Ground products include water in the protein matrix to aid in dispersion of salt and spices, to decrease viscosity of the mix to improve pumping and forming and to improve yields and juiciness.
Clean label options
“For cost-sensitive applications, delivering the firmness, chew and, importantly, the flavor that consumers love in meats, has long proved a significant challenge for formulators,” says Davy Luyten, marketing manager. “Our new clean-label texturizer is an affordable way to improve processability and increase yields while maintaining the meaty taste, structure and texture consumers want.”
Fiberstar Inc., River Falls, Wisconsin, offers a natural citrus fiber created from pulp using a patented physical process that increases the surface area. This surface area provides high-water holding capacity and natural emulsification properties that are needed in processed meat products.
“It can be used for brine injection of whole muscle products,” says Nesha Zalesny, technical sales manager. “It can be used in conjunction with a phosphate salt, at a reduced level, to lower the sodium content of the meat.
“Using this natural fiber will decrease drip loss and increase cook yield and result in a juicier finished product,” Zalesny says. “For formulators looking for clean-label brine injection solutions, this natural ingredient can be combined with starch to replace phosphate in brine-injected poultry. Native rice starch is typically recommended due to its small granular size and clean-label perception.”
Because this citrus fiber functions as an emulsifier, it can assist with keeping fat-soluble ingredients, such as rosemary extract (a natural antioxidant) dispersed in the solution. In a brine, this means there will not be a ring of rosemary oil at the top of the brine tank.
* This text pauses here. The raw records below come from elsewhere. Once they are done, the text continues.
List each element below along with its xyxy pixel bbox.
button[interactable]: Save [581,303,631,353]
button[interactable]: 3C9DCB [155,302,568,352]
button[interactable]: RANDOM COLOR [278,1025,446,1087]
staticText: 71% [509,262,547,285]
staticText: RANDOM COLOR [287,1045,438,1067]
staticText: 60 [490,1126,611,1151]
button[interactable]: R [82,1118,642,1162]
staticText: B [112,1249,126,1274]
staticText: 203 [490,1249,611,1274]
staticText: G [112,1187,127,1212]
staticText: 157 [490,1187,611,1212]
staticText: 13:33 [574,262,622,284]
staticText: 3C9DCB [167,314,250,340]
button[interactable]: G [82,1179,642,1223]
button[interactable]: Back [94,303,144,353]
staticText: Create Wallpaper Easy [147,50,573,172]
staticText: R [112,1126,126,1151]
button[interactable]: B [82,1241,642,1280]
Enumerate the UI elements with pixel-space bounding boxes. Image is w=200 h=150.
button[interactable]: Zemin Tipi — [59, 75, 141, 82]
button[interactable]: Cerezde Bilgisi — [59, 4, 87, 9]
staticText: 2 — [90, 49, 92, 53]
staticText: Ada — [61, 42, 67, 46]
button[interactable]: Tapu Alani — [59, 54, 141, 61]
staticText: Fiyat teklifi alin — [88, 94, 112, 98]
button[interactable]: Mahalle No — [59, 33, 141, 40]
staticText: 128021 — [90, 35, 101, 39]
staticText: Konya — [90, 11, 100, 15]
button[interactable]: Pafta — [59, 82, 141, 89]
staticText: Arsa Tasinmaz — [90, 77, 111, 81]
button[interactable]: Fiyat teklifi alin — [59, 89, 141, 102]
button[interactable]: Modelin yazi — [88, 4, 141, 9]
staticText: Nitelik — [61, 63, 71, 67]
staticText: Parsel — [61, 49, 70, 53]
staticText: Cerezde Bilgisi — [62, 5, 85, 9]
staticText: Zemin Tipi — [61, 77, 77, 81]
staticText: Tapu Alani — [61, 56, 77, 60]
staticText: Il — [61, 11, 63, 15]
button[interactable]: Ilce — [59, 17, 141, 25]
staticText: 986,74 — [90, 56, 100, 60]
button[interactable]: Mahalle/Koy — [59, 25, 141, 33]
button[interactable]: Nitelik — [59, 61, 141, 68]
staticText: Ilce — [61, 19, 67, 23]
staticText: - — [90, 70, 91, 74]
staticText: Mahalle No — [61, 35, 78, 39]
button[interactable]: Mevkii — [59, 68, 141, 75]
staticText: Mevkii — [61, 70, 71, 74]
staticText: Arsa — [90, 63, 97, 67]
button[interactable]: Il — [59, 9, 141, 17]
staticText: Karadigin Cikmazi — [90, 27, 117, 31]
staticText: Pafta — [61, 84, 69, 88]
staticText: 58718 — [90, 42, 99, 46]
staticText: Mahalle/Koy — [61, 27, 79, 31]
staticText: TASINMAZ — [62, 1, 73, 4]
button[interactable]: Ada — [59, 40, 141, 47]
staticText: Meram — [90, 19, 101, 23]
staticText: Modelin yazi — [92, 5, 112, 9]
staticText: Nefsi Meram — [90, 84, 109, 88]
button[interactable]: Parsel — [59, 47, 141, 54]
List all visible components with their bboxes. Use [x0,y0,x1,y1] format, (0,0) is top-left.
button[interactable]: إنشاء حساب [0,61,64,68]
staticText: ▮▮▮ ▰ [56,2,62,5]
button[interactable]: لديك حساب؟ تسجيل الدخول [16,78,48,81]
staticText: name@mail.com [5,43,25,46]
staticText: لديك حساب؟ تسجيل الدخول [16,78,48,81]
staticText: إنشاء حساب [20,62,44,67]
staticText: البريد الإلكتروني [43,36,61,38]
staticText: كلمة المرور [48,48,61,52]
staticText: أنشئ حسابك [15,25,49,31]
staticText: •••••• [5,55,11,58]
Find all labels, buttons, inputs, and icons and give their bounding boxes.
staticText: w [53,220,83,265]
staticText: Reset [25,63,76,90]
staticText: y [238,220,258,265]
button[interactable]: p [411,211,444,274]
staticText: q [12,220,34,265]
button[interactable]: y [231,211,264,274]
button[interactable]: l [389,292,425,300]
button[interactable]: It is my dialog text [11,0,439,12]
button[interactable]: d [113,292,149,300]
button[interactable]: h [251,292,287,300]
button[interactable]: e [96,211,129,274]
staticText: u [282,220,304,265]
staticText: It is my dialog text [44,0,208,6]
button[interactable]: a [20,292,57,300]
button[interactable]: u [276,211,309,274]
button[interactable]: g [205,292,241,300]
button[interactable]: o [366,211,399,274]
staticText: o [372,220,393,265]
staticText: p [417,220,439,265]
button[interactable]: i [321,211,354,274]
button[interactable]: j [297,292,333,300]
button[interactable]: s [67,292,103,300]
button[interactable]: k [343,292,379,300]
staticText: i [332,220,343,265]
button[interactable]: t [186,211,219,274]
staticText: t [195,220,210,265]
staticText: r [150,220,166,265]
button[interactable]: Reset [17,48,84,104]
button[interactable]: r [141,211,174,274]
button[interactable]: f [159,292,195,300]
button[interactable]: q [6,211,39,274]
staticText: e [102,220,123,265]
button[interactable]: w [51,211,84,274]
Tomato-derived fiber products have also been shown to deliver natural succulence to prepared meats. “Our tomato fiber has good water-binding properties and can give meat enhanced texture, mouthfeel, juiciness and bite,” says Christiane Lippert, head of marketing-food, Lycored, Switzerland. “Dry tomato pulp is another natural way to deliver succulence, as well as an appealing pink color.”
DuPont Nutrition & Health offers a range of soy protein isolates and concentrates for ground products and brine injected, whole muscle products.
“Textured concentrates mimic the grain and consistency of ground meat, while improving water-holding capacity,” Lowder says. “Soy protein has been an effective non-meat ingredient in this arena for many years, improving cook/chill and freeze/thaw yields, firming products for sliceability, and improving juiciness and maintaining sensory quality when subjected to abusive cooking processes, like retort cooking, or long hold times under heat lamps.”
Minneapolis-based Cargill offers modified food starches, native starches, carrageenan and other water-binding ingredients. This includes lean meat replacement options, such as textured soy proteins and functional pea proteins.
“These non-meat proteins help with moisture retention over lean meat and mimic the eating texture of a ground meat particle,” says Tom Katen, technical service representative. “School lunch and institutional programs depend on these affordable proteins to deliver cooked meat and vegetable protein solutions.
“Almost all meat and poultry items benefit from added moisture,” he concludes.